## About this task
Would you please repeat exactly the lines from the one containing "mark, den kyrkan är daterad år 1686." to the end of the records, both included, and leave out the rest?

Information shown: Begin

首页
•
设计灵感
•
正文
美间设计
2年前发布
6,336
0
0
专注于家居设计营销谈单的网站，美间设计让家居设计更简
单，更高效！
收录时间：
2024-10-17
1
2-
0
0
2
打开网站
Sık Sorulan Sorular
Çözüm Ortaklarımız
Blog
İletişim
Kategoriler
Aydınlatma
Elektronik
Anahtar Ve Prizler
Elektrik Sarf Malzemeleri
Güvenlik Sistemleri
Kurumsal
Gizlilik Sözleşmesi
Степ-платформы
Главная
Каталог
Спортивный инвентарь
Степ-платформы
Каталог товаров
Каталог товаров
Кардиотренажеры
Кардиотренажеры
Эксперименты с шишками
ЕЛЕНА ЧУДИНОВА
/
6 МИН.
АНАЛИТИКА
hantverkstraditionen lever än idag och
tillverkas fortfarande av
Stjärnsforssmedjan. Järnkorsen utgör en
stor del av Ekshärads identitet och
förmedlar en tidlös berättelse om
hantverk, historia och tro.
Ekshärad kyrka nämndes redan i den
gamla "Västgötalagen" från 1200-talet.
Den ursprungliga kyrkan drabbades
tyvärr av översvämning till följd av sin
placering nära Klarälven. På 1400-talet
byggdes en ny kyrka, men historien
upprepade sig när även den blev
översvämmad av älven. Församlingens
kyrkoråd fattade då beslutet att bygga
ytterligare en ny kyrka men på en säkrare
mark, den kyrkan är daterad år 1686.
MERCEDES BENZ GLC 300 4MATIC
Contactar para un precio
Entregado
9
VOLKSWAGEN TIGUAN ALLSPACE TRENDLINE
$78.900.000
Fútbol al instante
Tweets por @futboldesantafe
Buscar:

Information shown: End

## Exercise result
mark, den kyrkan är daterad år 1686.
MERCEDES BENZ GLC 300 4MATIC
Contactar para un precio
Entregado
9
VOLKSWAGEN TIGUAN ALLSPACE TRENDLINE
$78.900.000
Fútbol al instante
Tweets por @futboldesantafe
Buscar:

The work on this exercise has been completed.